Was hatte er den beiden anderen Mädchen angetan? War er schon zur Hütte zurückgekehrt? Hatte er festgestellt, dass ich nicht mehr da war? Und wenn ja, was hatte er getan? War ihm meine Flucht vielleicht egal? Das war möglich. Schließlich hatte ich sein Gesicht nicht gesehen. Ich hatte keine Ahnung, wer er war. Vielleicht war er sich sicher, dass ich keine Bedrohung darstellte, selbst wenn ich es schaffte, nach Hause zu kommen. Vielleicht war er auch in diesem Moment unterwegs und suchte ein anderes vierzehnjähriges Mädchen, das allein auf dem Weg nach Hause war. Oder er wusste etwas über diese Wälder, was ich nicht wusste. Vielleicht wusste er, dass ich keine Chance hatte, hier herauszukommen.
    Oder – und der Gedanke drehte mir den leeren Magen um – vielleicht hatte er mich in diese Hütte gebracht und war weggegangen, um darauf zu warten, dass ich flüchtete? Vielleicht war das ja sein Ding – war er möglicherweise ein Psycho, der es liebte, Menschen zu jagen? Ich wusste, dass man das erste der verschwundenen Mädchen irgendwo im Wald gefunden hatte, aber nicht, in welchem. Außerdem wusste ich nicht, in welchem Zustand sie gewesen war. Hatte sie versucht zu fliehen, so wie ich? War sie hungrig und durstig und verängstigt gewesen? Hatte er versucht, sie aufzuspüren, war er vielleicht nahe genug an sie herangekommen, um sie zu beobachten und die
Furcht und Panik in ihren Augen zu sehen? War er dann schließlich gekommen und …?
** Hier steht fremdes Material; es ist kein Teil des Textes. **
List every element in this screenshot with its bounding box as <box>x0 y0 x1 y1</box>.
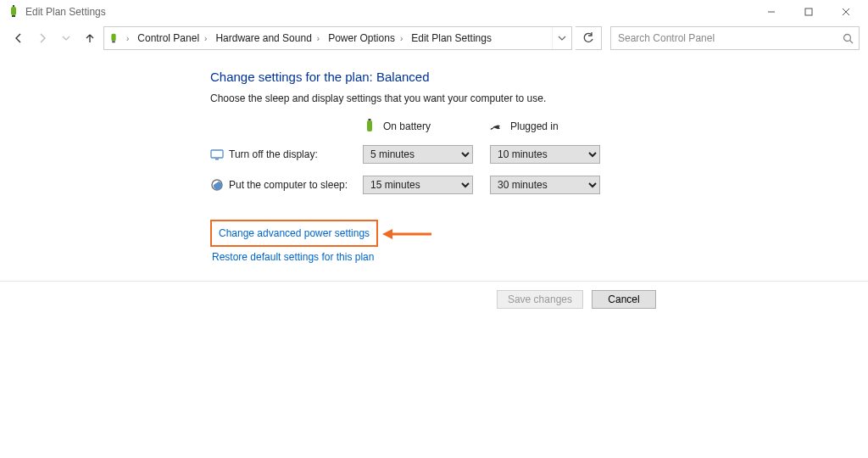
page-title: Change settings for the plan: Balanced <box>210 70 868 84</box>
row-label-display: Turn off the display: <box>210 148 354 161</box>
svg-point-9 <box>844 34 851 41</box>
footer-buttons: Save changes Cancel <box>0 282 868 309</box>
up-button[interactable] <box>80 28 100 48</box>
svg-rect-12 <box>369 119 371 120</box>
power-plan-icon <box>104 32 123 44</box>
titlebar: Edit Plan Settings <box>0 0 868 24</box>
svg-rect-11 <box>367 120 372 131</box>
svg-rect-13 <box>211 150 223 158</box>
close-button[interactable] <box>827 0 865 24</box>
svg-marker-17 <box>382 229 392 239</box>
search-box[interactable] <box>610 26 860 50</box>
back-button[interactable] <box>8 28 29 48</box>
save-button: Save changes <box>497 290 583 309</box>
svg-rect-4 <box>805 8 812 15</box>
svg-rect-0 <box>11 7 16 15</box>
chevron-right-icon[interactable]: › <box>201 34 210 43</box>
display-plugged-select[interactable]: 10 minutes <box>490 145 600 164</box>
annotation-highlight: Change advanced power settings <box>210 220 378 247</box>
row-label-text: Put the computer to sleep: <box>229 179 348 191</box>
refresh-button[interactable] <box>576 26 602 50</box>
sleep-icon <box>210 178 224 192</box>
power-plan-icon <box>7 5 20 19</box>
breadcrumb[interactable]: Control Panel <box>132 32 201 44</box>
restore-defaults-link[interactable]: Restore default settings for this plan <box>210 249 376 265</box>
address-dropdown-button[interactable] <box>552 27 571 49</box>
address-bar[interactable]: › Control Panel › Hardware and Sound › P… <box>103 26 572 50</box>
cancel-button[interactable]: Cancel <box>592 290 656 309</box>
chevron-right-icon[interactable]: › <box>123 34 132 43</box>
main-content: Change settings for the plan: Balanced C… <box>0 53 868 265</box>
annotation-arrow-icon <box>382 226 433 242</box>
search-input[interactable] <box>616 31 843 45</box>
svg-rect-8 <box>112 42 115 43</box>
display-icon <box>210 148 224 161</box>
search-icon <box>843 33 854 44</box>
svg-rect-2 <box>13 5 14 7</box>
breadcrumb[interactable]: Power Options <box>323 32 397 44</box>
battery-icon <box>363 120 376 133</box>
plug-icon <box>490 120 504 133</box>
column-header-plugged: Plugged in <box>490 120 609 133</box>
minimize-button[interactable] <box>753 0 790 24</box>
recent-locations-button[interactable] <box>56 28 76 48</box>
row-label-text: Turn off the display: <box>229 148 318 160</box>
svg-rect-14 <box>215 159 219 160</box>
forward-button[interactable] <box>32 28 53 48</box>
svg-line-10 <box>850 40 854 43</box>
chevron-right-icon[interactable]: › <box>314 34 323 43</box>
page-subtitle: Choose the sleep and display settings th… <box>210 92 868 104</box>
chevron-right-icon[interactable]: › <box>397 34 406 43</box>
breadcrumb[interactable]: Edit Plan Settings <box>406 32 493 44</box>
column-header-battery: On battery <box>363 120 481 133</box>
column-header-label: Plugged in <box>510 120 559 132</box>
advanced-power-settings-link[interactable]: Change advanced power settings <box>217 225 371 242</box>
sleep-battery-select[interactable]: 15 minutes <box>363 176 473 194</box>
svg-rect-7 <box>111 34 115 42</box>
column-header-label: On battery <box>383 120 431 132</box>
row-label-sleep: Put the computer to sleep: <box>210 178 354 192</box>
breadcrumb[interactable]: Hardware and Sound <box>210 32 313 44</box>
maximize-button[interactable] <box>790 0 827 24</box>
svg-rect-1 <box>12 15 15 17</box>
display-battery-select[interactable]: 5 minutes <box>363 145 473 164</box>
sleep-plugged-select[interactable]: 30 minutes <box>490 176 600 194</box>
navbar: › Control Panel › Hardware and Sound › P… <box>0 24 868 53</box>
window-title: Edit Plan Settings <box>25 6 106 18</box>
    Vielleicht beobachtet er mich gerade? Wartet er nur darauf, dass ich einschlafe?
    All meine Sinne waren in Alarmbereitschaft. Meine Ohren lauschten angestrengt auf jedes Geräusch. Meine Augen durchsuchten Bäume, Felsen und Büsche. Ich schnüffelte und wünschte mir den Geruchssinn eines Hundes oder eines Bären. Dabei bemühte ich mich, wach zu bleiben. Ein lautes Knacken irgendwo im Wald ließ mich mit hämmerndem Herzen kerzengerade aufspringen. In den Sekunden darauf hatte es den Anschein, als wäre alles andere verschwunden, alles außer mir und der Ursache dieses Geräuschs.
    Ich sagte mir, dass da nichts war, vielleicht nur ein trockener Ast, der heruntergefallen war. Vielleicht auch ein Tier.
    Vielleicht ein großes Tier. Ein Bär? Oder ein Wolf? Gab es hier Wölfe? Ich begann am ganzen Körper zu zittern. Wölfe jagten in Rudeln. Sie konnten sehr gefährlich sein.
    Irgendwann während der Nacht – ich weiß nicht wann – schlief ich ein.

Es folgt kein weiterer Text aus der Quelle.